GOAL OF THE EXERCISE -> The answer must be a bare number: the count of lines below that contain "protože".

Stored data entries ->
++++
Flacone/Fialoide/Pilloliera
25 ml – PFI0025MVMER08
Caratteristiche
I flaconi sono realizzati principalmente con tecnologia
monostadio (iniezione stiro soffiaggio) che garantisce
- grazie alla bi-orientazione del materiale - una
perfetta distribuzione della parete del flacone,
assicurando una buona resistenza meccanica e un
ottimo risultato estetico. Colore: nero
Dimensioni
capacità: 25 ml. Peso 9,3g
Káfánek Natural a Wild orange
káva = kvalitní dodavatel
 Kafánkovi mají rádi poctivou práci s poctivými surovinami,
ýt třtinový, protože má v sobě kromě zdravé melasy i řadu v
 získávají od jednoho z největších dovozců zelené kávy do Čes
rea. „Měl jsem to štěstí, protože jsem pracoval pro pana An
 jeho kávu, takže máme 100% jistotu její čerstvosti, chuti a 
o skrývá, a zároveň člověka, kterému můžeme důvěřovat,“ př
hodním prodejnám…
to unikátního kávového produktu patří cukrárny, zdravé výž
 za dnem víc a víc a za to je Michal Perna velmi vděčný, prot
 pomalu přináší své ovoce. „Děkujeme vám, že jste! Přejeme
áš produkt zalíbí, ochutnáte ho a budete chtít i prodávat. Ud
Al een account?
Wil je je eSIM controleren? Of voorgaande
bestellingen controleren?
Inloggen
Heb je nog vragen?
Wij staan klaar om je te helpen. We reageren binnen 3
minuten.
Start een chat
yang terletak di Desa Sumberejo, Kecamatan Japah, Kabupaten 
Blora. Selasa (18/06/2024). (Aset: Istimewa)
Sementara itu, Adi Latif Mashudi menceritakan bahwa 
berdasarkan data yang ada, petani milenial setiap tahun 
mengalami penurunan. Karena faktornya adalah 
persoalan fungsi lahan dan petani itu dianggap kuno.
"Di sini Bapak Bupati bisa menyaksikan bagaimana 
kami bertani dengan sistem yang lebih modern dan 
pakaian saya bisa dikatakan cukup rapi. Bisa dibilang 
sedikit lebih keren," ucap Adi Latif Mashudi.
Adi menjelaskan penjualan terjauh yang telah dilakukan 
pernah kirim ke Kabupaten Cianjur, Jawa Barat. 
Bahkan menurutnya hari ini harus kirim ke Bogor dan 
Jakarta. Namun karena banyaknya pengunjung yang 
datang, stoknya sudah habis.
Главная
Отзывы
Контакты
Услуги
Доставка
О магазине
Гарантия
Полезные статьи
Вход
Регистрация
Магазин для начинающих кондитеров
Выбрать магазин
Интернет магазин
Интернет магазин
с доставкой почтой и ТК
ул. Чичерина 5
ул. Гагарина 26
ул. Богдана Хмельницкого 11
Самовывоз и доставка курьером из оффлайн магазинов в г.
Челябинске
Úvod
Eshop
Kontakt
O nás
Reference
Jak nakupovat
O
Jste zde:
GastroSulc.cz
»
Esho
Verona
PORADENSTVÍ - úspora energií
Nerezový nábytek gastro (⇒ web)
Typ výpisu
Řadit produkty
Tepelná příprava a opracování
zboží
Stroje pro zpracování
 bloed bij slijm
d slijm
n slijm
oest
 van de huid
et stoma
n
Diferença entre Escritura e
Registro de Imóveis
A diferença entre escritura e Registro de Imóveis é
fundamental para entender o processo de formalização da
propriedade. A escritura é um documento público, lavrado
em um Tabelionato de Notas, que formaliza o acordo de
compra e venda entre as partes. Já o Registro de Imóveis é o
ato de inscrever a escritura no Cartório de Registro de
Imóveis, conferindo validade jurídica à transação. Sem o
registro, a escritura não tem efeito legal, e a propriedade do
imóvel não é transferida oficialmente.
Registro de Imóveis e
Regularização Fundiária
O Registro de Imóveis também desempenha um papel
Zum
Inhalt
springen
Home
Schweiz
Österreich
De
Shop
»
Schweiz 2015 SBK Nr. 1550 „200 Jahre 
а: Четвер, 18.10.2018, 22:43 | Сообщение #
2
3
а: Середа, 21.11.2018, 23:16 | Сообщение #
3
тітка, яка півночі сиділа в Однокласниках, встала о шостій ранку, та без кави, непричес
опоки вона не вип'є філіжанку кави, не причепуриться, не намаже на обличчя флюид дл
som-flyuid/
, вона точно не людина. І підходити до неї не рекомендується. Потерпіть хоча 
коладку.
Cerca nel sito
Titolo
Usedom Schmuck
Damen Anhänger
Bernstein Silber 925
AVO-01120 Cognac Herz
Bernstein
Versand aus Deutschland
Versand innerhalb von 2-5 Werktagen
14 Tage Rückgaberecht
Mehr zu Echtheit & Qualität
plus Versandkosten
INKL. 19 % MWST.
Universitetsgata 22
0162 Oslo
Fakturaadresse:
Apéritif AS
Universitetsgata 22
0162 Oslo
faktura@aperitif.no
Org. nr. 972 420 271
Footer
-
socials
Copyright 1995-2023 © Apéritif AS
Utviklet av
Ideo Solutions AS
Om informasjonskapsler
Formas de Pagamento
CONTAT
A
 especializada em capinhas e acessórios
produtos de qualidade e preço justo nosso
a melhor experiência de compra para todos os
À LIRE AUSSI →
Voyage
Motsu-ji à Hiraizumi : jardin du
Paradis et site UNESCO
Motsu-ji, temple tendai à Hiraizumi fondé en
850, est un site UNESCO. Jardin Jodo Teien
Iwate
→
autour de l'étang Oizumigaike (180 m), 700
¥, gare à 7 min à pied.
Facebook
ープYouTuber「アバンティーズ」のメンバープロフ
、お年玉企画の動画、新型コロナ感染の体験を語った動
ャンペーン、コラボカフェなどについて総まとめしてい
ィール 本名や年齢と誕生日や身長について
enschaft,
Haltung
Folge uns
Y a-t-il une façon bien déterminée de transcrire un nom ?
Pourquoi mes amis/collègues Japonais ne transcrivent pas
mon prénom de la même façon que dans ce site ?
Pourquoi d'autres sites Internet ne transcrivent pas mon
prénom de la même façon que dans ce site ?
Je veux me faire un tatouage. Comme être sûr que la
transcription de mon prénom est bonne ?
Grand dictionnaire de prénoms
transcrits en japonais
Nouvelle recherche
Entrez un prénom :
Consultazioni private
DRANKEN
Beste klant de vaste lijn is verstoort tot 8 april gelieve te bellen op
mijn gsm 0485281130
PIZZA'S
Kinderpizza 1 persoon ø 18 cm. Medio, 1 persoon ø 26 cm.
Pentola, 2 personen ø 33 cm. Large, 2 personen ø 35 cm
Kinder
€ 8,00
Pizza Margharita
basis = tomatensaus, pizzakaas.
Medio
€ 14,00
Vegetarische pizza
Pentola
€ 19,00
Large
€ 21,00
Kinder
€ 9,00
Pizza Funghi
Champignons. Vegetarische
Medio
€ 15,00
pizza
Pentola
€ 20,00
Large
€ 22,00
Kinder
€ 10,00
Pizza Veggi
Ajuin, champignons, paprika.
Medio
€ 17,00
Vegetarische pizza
++++
OUTPUT BELOW -> 2